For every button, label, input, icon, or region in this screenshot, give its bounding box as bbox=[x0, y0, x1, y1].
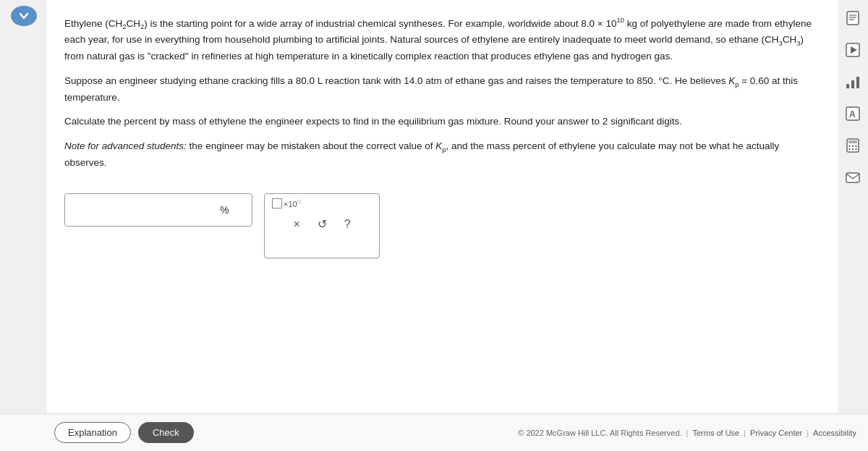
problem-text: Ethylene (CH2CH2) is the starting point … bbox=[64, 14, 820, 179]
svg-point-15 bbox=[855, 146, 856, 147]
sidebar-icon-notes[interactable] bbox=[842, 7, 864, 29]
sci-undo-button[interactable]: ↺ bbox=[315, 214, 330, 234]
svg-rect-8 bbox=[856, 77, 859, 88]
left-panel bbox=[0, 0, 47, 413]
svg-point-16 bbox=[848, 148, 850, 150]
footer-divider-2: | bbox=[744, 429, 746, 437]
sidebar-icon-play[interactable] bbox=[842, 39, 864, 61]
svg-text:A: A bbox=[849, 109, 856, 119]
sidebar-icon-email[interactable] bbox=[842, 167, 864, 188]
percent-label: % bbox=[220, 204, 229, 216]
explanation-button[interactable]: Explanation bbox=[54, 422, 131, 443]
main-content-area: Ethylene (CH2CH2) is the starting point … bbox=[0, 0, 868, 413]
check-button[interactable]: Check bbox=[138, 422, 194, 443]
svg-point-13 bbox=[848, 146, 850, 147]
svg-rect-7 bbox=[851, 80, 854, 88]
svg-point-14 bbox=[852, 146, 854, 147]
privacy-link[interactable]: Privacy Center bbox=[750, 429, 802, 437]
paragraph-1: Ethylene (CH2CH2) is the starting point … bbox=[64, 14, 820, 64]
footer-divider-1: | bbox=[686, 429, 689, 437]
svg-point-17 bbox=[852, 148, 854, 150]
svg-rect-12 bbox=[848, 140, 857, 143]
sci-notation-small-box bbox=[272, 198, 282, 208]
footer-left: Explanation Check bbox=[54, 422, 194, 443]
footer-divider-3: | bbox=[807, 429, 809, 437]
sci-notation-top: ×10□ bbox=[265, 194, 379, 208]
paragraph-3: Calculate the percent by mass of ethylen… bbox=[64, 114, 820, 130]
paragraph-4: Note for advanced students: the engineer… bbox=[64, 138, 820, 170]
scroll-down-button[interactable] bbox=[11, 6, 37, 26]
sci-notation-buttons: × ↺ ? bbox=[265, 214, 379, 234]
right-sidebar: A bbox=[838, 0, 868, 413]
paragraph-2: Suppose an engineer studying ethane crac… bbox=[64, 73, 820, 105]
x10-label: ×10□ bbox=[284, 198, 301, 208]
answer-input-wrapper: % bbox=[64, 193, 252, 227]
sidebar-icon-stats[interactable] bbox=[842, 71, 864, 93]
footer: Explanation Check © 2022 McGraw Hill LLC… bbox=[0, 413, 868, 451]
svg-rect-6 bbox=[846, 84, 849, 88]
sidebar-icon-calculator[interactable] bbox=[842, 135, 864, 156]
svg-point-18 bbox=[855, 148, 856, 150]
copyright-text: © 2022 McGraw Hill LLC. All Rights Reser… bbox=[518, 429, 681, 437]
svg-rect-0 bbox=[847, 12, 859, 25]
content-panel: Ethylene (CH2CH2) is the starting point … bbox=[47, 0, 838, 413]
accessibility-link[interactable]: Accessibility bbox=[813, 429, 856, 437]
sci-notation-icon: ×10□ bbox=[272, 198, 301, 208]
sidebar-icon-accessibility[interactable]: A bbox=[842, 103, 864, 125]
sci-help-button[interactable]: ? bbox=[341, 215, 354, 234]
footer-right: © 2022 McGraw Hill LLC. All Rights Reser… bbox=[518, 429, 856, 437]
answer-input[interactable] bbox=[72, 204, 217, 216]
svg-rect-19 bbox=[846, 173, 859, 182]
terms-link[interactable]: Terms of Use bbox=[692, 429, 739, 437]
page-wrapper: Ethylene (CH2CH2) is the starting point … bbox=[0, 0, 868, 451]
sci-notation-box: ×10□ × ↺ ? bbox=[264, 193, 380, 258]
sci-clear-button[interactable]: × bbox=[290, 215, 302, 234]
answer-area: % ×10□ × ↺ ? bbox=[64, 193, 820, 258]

───

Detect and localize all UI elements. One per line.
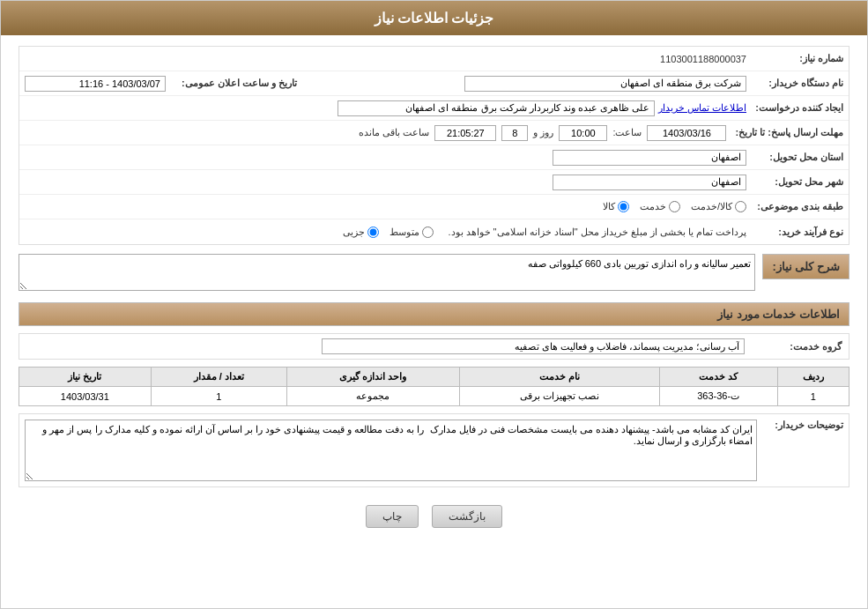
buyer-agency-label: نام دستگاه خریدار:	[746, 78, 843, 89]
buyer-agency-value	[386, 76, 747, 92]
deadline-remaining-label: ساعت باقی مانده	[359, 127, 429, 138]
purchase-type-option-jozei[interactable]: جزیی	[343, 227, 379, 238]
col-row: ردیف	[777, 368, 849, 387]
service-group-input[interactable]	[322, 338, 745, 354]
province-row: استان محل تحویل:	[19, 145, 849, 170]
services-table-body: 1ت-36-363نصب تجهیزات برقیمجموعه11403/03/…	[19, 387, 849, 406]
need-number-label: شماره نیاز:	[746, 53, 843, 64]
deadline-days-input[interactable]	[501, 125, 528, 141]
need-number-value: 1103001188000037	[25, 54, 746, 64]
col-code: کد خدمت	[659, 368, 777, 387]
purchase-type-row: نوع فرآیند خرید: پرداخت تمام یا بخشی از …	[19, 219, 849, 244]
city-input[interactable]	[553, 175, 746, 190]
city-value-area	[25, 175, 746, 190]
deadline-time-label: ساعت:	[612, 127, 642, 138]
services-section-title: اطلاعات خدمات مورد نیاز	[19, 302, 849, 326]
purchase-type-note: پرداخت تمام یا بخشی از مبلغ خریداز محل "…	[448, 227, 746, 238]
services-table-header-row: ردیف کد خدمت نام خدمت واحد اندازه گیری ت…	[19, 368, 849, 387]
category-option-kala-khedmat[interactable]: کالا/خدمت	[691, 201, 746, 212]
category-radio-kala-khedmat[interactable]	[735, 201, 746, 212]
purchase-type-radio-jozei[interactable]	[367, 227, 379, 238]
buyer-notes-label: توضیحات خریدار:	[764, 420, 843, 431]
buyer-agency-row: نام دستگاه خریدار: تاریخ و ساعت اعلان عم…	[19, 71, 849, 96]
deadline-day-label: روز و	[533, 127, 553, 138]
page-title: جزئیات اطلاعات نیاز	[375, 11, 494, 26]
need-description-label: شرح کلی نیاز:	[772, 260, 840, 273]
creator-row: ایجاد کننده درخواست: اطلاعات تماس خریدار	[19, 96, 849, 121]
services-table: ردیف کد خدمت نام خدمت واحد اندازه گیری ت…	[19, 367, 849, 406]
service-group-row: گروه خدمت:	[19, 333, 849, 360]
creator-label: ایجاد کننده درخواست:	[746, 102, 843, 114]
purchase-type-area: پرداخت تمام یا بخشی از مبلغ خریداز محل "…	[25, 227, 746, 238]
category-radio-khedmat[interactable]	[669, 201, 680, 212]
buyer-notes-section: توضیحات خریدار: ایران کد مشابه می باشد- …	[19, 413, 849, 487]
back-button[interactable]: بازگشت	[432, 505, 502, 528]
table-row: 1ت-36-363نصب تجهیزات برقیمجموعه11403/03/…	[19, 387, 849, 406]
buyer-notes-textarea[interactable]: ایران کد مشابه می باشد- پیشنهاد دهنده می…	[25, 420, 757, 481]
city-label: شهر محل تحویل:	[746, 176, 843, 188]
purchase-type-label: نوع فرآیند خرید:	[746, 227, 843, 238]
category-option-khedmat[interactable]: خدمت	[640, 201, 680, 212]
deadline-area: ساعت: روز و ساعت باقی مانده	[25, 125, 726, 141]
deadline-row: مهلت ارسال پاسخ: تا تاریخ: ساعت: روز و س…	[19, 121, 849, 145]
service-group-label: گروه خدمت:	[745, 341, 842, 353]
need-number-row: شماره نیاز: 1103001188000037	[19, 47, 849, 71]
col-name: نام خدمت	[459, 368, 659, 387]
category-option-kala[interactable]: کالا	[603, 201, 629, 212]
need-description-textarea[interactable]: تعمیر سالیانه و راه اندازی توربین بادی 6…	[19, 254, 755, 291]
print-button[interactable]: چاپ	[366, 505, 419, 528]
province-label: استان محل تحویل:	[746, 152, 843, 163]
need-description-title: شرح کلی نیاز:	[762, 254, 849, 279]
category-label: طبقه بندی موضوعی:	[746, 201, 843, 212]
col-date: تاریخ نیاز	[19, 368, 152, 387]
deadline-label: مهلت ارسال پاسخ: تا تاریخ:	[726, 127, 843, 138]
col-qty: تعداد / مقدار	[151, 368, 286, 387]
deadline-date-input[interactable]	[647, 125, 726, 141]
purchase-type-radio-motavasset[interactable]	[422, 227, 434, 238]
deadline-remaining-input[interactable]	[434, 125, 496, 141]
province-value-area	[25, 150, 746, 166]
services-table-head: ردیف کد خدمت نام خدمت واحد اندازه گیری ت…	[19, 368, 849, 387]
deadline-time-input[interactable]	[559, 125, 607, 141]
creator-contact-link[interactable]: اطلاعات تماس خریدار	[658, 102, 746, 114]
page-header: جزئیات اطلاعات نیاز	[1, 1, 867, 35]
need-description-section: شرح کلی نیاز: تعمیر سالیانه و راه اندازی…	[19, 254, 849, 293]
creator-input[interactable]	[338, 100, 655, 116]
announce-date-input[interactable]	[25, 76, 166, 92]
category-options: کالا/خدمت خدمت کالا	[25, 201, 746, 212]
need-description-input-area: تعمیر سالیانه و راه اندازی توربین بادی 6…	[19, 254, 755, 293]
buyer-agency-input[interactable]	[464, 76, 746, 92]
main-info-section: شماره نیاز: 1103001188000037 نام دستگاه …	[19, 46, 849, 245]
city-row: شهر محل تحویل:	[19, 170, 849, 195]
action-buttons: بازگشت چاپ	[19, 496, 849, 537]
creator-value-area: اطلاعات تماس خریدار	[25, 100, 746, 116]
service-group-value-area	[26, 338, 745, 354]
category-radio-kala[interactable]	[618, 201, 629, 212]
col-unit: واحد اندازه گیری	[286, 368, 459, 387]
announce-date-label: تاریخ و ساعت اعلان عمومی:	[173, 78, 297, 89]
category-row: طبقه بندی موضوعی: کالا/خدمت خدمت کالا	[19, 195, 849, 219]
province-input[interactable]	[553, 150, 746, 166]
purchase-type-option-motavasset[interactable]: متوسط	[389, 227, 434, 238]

───

Search the material above for "motavasset". Copy each line that has it.

purchase-type-radio-motavasset[interactable]	[422, 227, 434, 238]
purchase-type-option-motavasset[interactable]: متوسط	[389, 227, 434, 238]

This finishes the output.